Unpacking the People vs. Things Divide in Gendered Field of Study Choice

Time: 
29.04.2025 - 13:45 to 15:15
Location : 
A 5,6 Raum A 231
Type of Event : 
AB A-Kolloquium
Lecturer: 
Benita Combet
Lecturer affiliation: 
Universtität Zürich
Description: 

Despite achieving formal gender equality, women and men often gravitate towards different educational and occupational pathways, particularly along the "people" dimension and the male-typed "things" dimension (e.g. Su and Rong 2009).  While women in general prefer socially interactive roles and men roles that involve technological aspects, it has remained unclear what specific characteristics drive these choices. For example, we do not know whether men dislike supporting people emotionally while being indifferent to working in teams. For women, it could be that they do not mind using technical gadgets, but are averse to developing the same devices.

To answer this question, we conducted a large-scale choice experiment with a representative group of Swiss high school students (N ~ 5000). They were presented with hypothetical fields of study that differed in several characteristics corresponding to the dimensions "people" and "things". In addition, we frame these characteristics as requiring skills that are either innate (fixed mindset) or can be acquired (growth mindset), assuming the latter will reduce gender-typed preferences.

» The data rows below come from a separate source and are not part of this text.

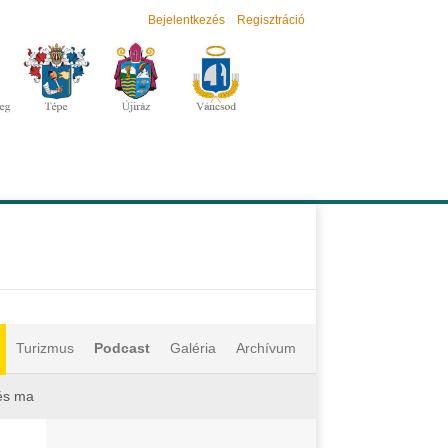
Bejelentkezés
Regisztráció
Turizmus
Podcast
Galéria
Archívum
 és ma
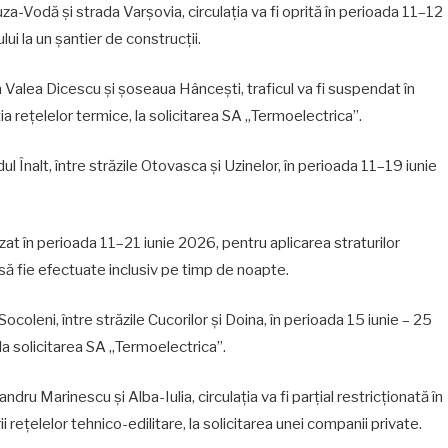
a-Vodă și strada Varșovia, circulația va fi oprită în perioada 11–12
lui la un șantier de construcții.
Valea Dicescu și șoseaua Hâncești, traficul va fi suspendat în
a rețelelor termice, la solicitarea SA „Termoelectrica”.
ul Înalt, între străzile Otovasca și Uzinelor, în perioada 11–19 iunie
izat în perioada 11–21 iunie 2026, pentru aplicarea straturilor
 să fie efectuate inclusiv pe timp de noapte.
ocoleni, între străzile Cucorilor și Doina, în perioada 15 iunie – 25
la solicitarea SA „Termoelectrica”.
dru Marinescu și Alba-Iulia, circulația va fi parțial restricționată în
 rețelelor tehnico-edilitare, la solicitarea unei companii private.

Our results show that women have a strong aversion to several traits in the "things" dimension, with the strongest aversion to programming, while they show a preference for analytical thinking. For men, we find neither strong aversions to traits in the "people" dimension, nor large preference differences between traits. Furthermore, framing these traits in terms of a growth mindset increases women's preferences for most traits in the "things" dimension. Conversely, this is not the case for men in the "people" dimension.